Darcy is developing a problem with regards to guarding toys...even when she is asleep and my wife makes a move, the first thing Darcy will do is wake suddenly look around the room for a toy and quickly will dive on the toy or slipper.. last night Darcy was asleep next to my wife who was on the laptop, my wife just moved her hand and Darcy woke suddenly showed all her teeth and started growling at her.I was at work at the time so when I got home Darcy was sulking in the corner and my wife was not best pleased.Darcy is such a loving dog but this certainly has scared us...I think we are to blame, as Darcy has access to these toys 24/7 any suggestions please...but I think the best thing to do at this time would be to remove all the toys and start wearing the slippers...


----------



## vizslaLUvr16 (Dec 29, 2014)

I have had luck in the past exerting boundaries and designating special "toy time". For example, when I leave for work I leave a special toy (switching things up of course to keep her engaged), and then when I return home I take the toy and give her special "us time". We will even give her toys while cooking, cleaning, entertaining company, etc., any time we need her to be self-entertained. 

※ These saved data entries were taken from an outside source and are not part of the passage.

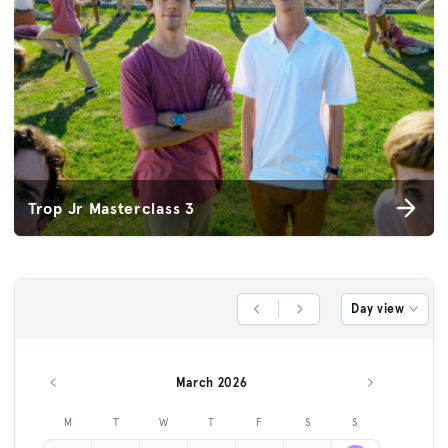
Trop Jr Masterclass 3
Day view
Previous Day
Next Day
March 2026
Previous month
Next month
M
T
W
T
F
S
S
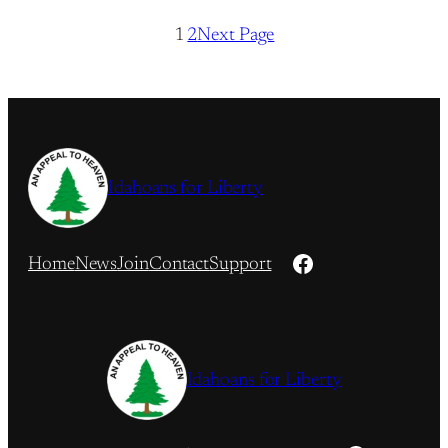
1
2
Next Page
Idahoans for Liberty
Facebook
Home
News
Join
Contact
Support
Idahoans for Liberty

This way she knows that there are certain times for toys, and certain times to play. Using words such as "mine" and "yours" have also become helpful, making them like a sort of command. Giving a KONG and accompanying it with the command "Here is your KONG, go play" has been great for asserting intention.

Hopefully this helps!


----------



## texasred (Jan 29, 2012)

Its easy to slack up on training as our dogs get older, and then they want to make a few rules of their own. If she has had a good temperament for the first 3 years of life, and just started this, go back to the training that worked when she was younger. If she seems to tire faster than she did before, and has been grumpy, get her thyroid levels checked.


----------



## jld640 (Sep 29, 2010)

You also might ask your wife if she has been involved in 'December cleaning'. You know...the instant 'I have 5 minutes to pick up the entire house before so-and-so arrives' or 'I have 5 minutes and I just need to get some of this off the floor before the holidays. If so, she may have been snatching Darcy's toys and relocating them. Darcy may not understand.


----------